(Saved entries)
***

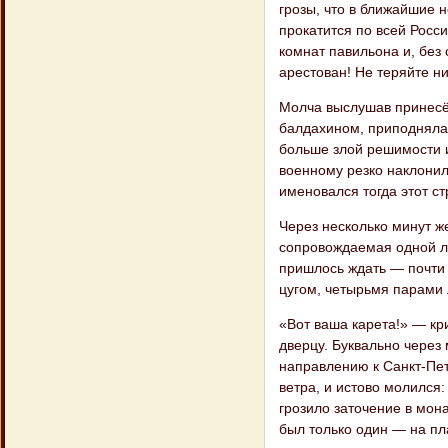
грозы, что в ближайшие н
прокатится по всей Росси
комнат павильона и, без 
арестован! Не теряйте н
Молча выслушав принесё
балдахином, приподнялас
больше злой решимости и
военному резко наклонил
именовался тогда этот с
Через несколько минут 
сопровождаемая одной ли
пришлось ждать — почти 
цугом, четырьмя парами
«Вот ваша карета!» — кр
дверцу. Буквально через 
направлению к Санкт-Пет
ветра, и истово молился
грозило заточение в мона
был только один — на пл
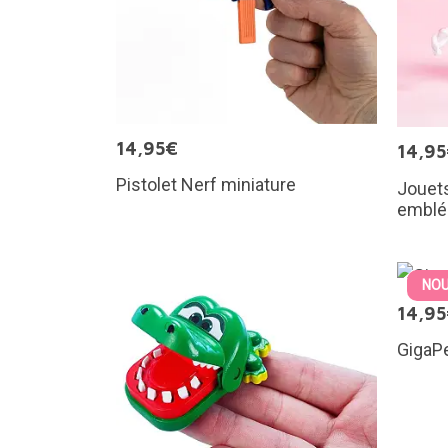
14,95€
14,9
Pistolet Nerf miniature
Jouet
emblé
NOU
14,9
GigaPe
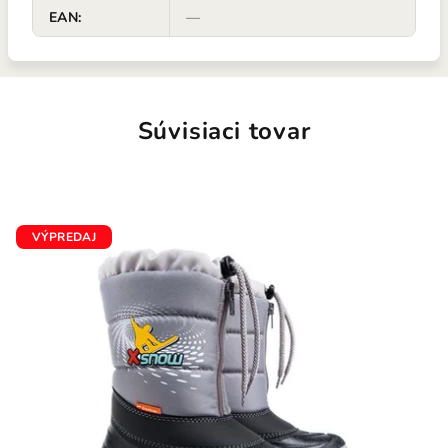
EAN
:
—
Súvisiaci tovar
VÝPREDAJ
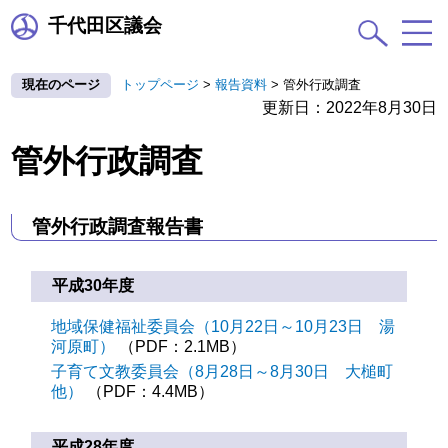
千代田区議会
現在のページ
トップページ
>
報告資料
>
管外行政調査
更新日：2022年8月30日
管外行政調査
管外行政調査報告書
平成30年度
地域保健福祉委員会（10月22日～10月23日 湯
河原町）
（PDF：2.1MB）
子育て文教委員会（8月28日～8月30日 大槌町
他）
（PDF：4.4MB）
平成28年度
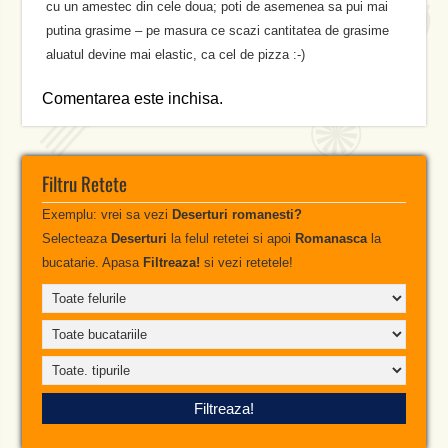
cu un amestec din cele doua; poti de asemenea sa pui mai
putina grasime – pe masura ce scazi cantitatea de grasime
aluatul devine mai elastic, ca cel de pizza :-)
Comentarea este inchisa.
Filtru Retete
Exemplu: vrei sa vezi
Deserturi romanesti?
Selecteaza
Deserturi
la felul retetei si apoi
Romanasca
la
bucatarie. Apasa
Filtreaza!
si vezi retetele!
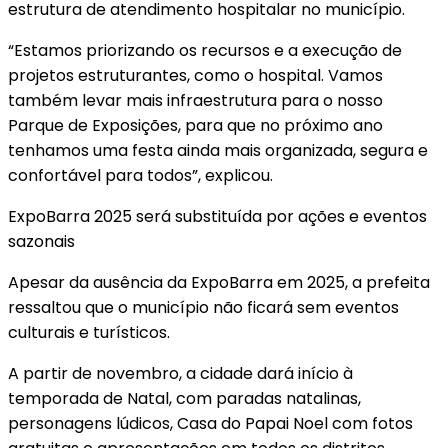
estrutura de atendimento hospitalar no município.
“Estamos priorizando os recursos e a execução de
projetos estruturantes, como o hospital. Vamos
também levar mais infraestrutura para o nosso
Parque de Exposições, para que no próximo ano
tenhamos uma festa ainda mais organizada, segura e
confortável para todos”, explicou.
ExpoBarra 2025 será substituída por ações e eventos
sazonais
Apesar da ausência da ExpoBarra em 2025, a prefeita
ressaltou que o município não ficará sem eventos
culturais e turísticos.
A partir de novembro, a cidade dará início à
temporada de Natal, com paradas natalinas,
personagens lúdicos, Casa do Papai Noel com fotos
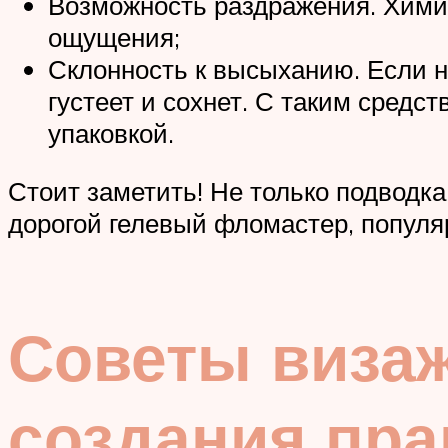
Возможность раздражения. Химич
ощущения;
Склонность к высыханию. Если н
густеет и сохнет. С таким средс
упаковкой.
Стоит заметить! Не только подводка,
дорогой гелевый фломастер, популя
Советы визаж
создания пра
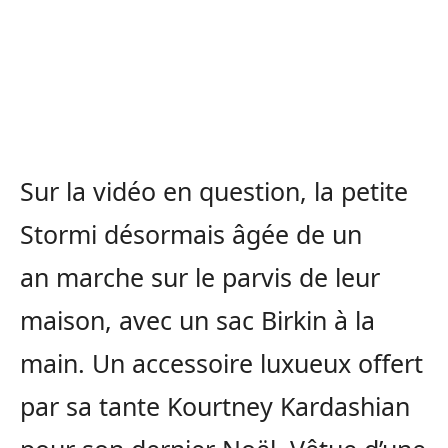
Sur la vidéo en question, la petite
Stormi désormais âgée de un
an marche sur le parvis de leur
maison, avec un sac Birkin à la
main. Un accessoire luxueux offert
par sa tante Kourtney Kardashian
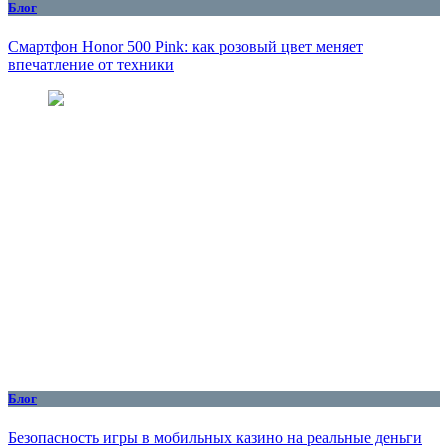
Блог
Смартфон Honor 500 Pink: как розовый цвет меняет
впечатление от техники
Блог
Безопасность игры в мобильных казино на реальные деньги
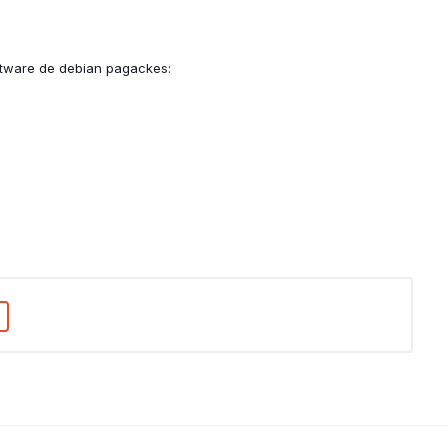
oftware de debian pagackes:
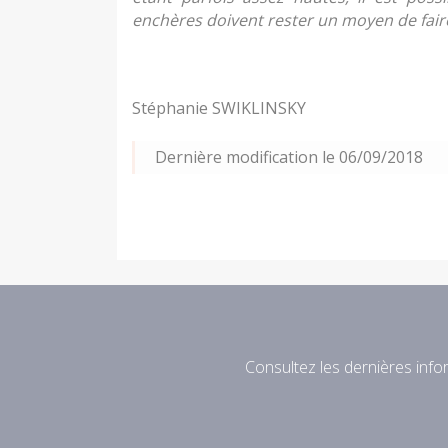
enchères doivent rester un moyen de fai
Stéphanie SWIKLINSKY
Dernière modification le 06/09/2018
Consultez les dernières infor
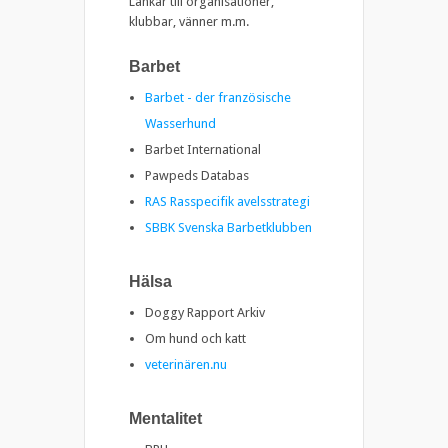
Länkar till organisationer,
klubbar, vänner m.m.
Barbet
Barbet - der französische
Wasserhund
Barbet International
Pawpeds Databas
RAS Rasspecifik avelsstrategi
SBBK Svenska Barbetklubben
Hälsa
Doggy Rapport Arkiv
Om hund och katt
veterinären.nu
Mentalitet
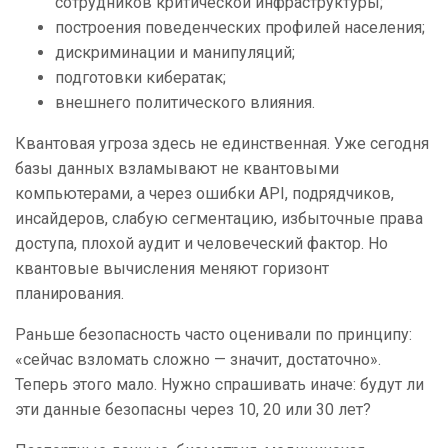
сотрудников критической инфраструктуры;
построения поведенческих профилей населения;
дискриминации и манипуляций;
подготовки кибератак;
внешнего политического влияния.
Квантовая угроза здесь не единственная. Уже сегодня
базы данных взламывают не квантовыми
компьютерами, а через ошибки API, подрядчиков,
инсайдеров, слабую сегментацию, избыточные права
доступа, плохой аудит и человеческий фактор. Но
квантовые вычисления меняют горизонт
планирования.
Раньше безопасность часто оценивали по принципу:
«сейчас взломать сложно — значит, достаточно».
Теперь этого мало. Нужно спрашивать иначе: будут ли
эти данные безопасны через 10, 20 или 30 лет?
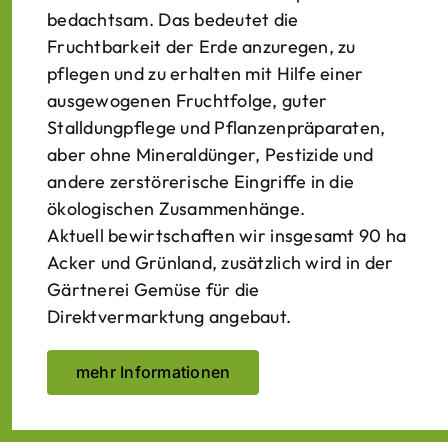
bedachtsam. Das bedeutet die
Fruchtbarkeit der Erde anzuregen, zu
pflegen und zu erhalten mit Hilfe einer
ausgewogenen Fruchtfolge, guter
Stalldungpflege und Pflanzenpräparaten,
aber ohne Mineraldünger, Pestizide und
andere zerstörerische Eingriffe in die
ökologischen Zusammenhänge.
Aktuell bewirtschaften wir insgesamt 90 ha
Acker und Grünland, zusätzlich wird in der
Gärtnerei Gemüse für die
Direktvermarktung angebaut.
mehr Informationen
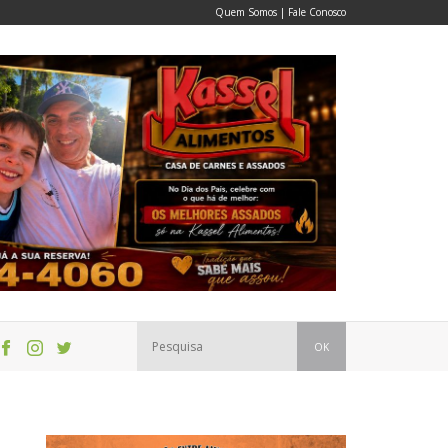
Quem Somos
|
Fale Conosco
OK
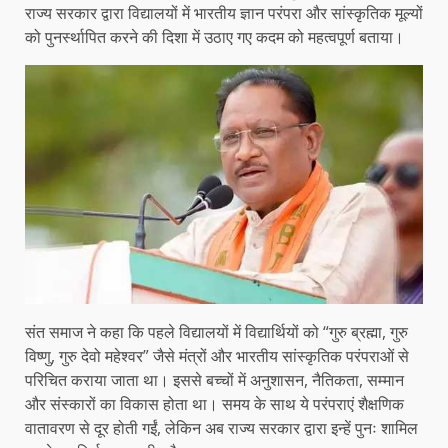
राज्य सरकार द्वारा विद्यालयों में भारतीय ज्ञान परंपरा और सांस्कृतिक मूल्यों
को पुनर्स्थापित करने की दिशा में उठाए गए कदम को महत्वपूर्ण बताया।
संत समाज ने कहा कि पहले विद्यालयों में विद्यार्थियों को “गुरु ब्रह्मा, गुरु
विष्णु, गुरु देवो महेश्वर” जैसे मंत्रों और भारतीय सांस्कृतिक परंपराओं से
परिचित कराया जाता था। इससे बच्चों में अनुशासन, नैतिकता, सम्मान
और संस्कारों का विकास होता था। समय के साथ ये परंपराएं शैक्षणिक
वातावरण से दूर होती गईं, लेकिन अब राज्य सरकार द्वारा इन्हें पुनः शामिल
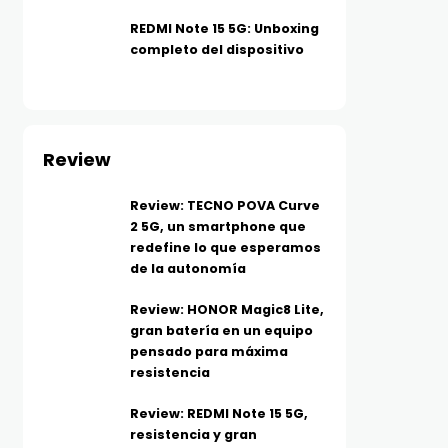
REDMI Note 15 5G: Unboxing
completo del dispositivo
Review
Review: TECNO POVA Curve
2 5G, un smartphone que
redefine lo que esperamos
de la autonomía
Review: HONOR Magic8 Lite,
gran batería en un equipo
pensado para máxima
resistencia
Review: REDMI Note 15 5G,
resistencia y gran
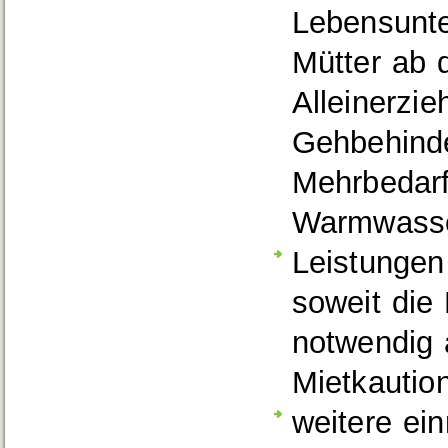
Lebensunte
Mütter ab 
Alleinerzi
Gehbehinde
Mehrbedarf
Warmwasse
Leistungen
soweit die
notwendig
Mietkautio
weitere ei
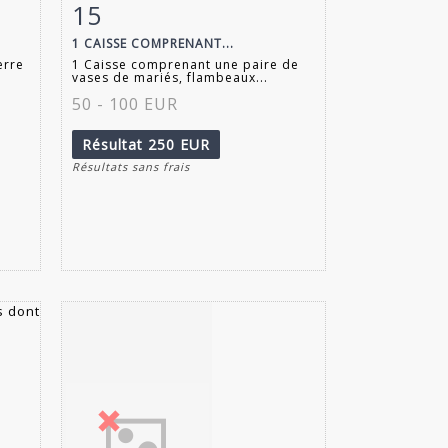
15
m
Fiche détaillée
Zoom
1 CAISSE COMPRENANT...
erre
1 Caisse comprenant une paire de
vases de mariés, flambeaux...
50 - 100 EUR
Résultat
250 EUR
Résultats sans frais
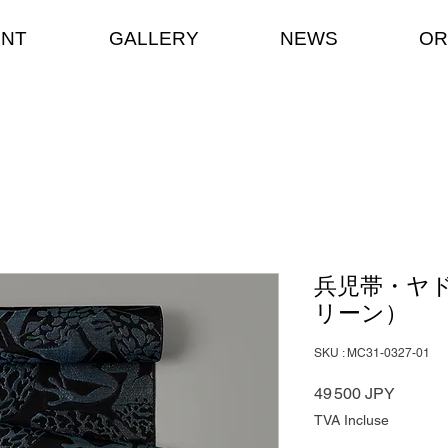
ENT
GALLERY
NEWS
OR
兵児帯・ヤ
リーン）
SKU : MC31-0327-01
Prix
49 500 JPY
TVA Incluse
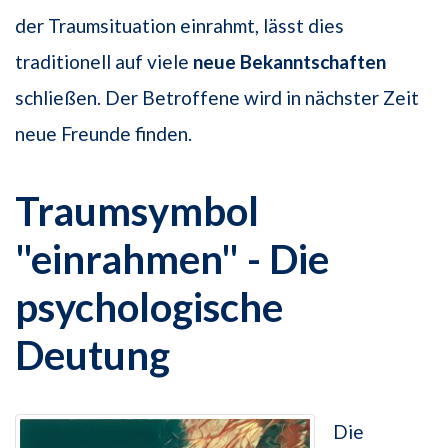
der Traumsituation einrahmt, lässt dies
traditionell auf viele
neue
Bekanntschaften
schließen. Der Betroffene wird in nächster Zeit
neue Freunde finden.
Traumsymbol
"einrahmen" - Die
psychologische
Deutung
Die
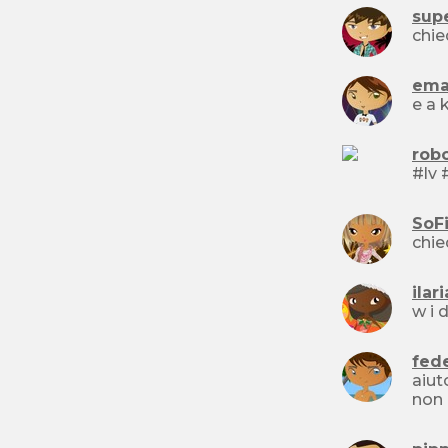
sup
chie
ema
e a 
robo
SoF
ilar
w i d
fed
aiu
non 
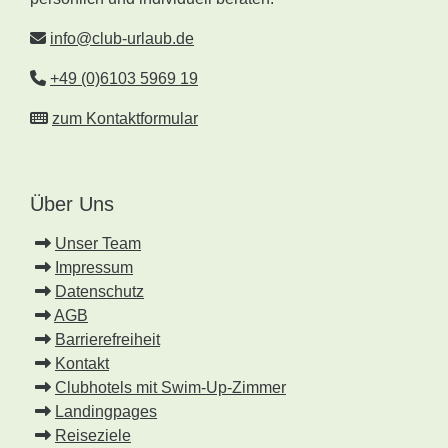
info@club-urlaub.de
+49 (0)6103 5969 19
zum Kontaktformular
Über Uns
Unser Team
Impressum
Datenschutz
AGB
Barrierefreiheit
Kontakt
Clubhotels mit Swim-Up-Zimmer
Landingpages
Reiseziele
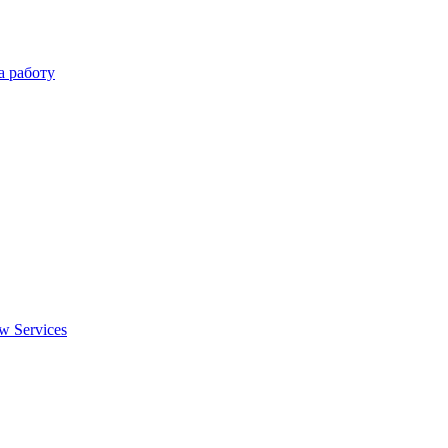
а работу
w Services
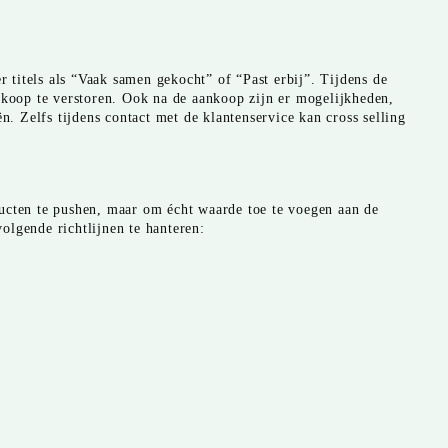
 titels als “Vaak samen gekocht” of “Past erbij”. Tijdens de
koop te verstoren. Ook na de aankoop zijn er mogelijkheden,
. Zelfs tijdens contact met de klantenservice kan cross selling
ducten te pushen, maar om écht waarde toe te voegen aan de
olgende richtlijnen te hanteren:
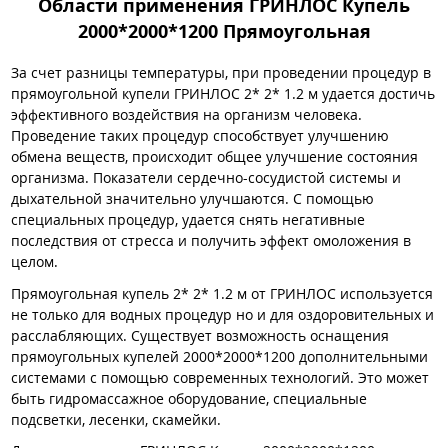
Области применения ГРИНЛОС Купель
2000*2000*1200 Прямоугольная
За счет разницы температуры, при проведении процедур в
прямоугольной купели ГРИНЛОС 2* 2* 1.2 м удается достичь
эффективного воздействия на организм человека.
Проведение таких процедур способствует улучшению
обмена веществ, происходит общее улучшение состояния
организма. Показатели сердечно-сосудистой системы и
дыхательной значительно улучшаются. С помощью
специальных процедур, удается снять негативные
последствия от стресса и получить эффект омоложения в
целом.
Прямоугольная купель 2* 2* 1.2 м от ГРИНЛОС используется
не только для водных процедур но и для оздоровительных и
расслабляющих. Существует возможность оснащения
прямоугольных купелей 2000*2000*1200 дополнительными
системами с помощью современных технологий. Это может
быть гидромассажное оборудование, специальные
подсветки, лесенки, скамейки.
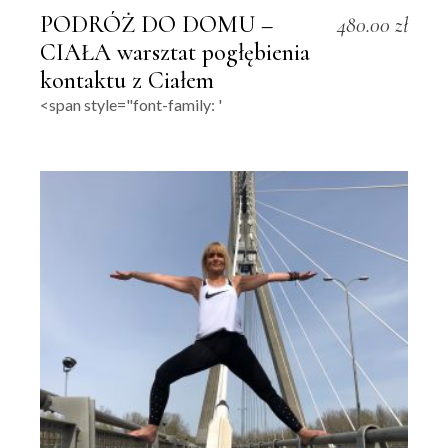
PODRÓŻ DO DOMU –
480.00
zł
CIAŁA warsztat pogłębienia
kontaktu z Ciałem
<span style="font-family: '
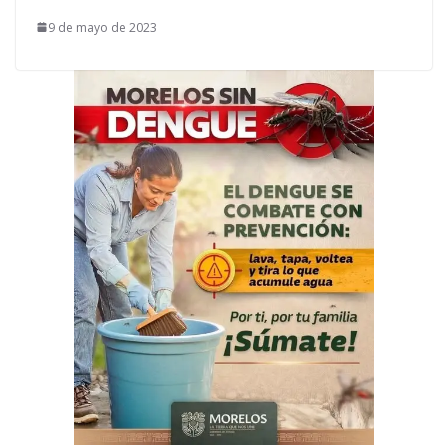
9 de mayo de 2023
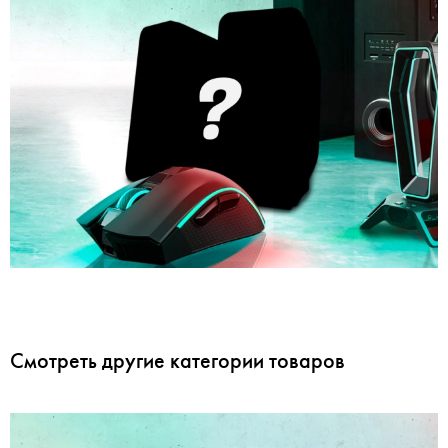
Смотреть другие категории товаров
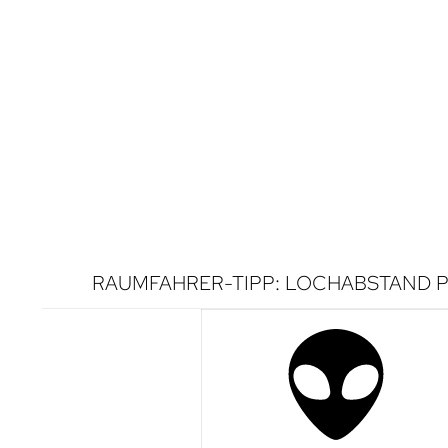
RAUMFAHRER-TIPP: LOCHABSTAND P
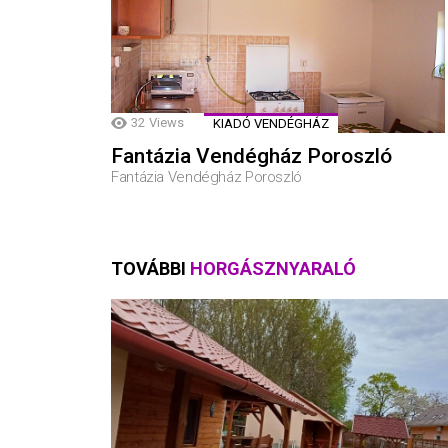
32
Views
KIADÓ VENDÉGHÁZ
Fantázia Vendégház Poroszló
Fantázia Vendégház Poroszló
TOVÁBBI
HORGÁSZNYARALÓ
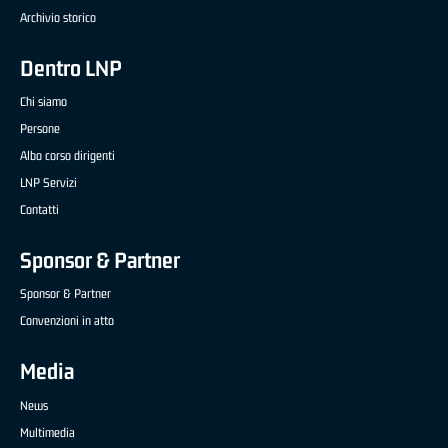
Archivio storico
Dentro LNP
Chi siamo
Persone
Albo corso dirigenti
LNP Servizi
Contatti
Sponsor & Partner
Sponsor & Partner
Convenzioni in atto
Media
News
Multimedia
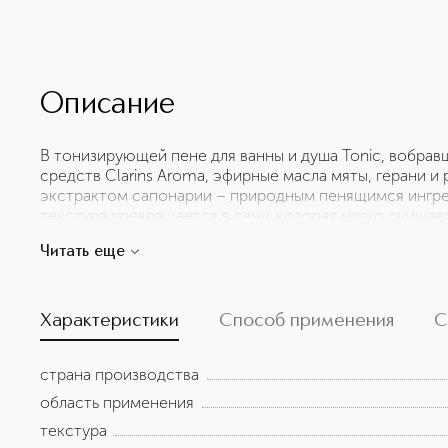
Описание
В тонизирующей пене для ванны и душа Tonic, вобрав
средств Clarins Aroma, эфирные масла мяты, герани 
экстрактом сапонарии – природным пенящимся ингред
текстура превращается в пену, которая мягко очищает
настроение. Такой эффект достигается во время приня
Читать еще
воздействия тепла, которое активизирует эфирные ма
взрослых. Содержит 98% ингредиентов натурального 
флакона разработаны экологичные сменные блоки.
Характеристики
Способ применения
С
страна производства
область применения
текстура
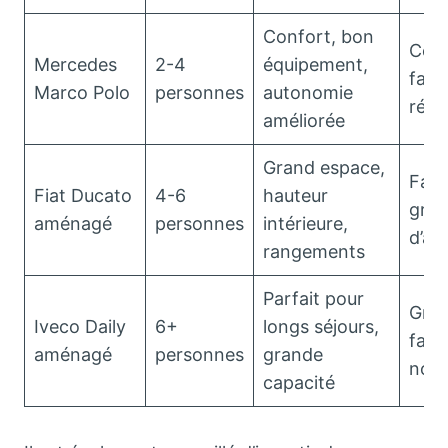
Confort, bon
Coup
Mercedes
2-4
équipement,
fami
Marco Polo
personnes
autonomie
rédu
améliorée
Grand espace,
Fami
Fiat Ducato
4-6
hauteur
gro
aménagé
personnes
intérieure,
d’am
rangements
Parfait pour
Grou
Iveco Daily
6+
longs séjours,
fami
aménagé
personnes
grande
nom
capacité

***

Activity:
Print nothing except the lines above from the one containing "эффективного воздействия на" down to the one containing "средств Clarins Aroma, эфирные", both included, exactly as written and free of pictures.

Solution for this problem:
эффективного воздействия на организм человека.
Проведение таких процедур способствует улучшению
обмена веществ, происходит общее улучшение состояния
организма. Показатели сердечно-сосудистой системы и
дыхательной значительно улучшаются. С помощью
специальных процедур, удается снять негативные
последствия от стресса и получить эффект омоложения в
целом.
Прямоугольная купель 2* 2* 1.2 м от ГРИНЛОС используется
не только для водных процедур но и для оздоровительных и
расслабляющих. Существует возможность оснащения
прямоугольных купелей 2000*2000*1200 дополнительными
системами с помощью современных технологий. Это может
быть гидромассажное оборудование, специальные
подсветки, лесенки, скамейки.
PODRÓŻ DO DOMU –
480.00
zł
CIAŁA warsztat pogłębienia
kontaktu z Ciałem
<span style="font-family: '
9 de mayo de 2023
Смотреть другие категории товаров
RAUMFAHRER-TIPP: LOCHABSTAND P
32
Views
KIADÓ VENDÉGHÁZ
Fantázia Vendégház Poroszló
Fantázia Vendégház Poroszló
TOVÁBBI
HORGÁSZNYARALÓ
Archivio storico
Dentro LNP
Chi siamo
Persone
Albo corso dirigenti
LNP Servizi
Contatti
Sponsor & Partner
Sponsor & Partner
Convenzioni in atto
Media
News
Multimedia
Описание
В тонизирующей пене для ванны и душа Tonic, вобрав
средств Clarins Aroma, эфирные масла мяты, герани 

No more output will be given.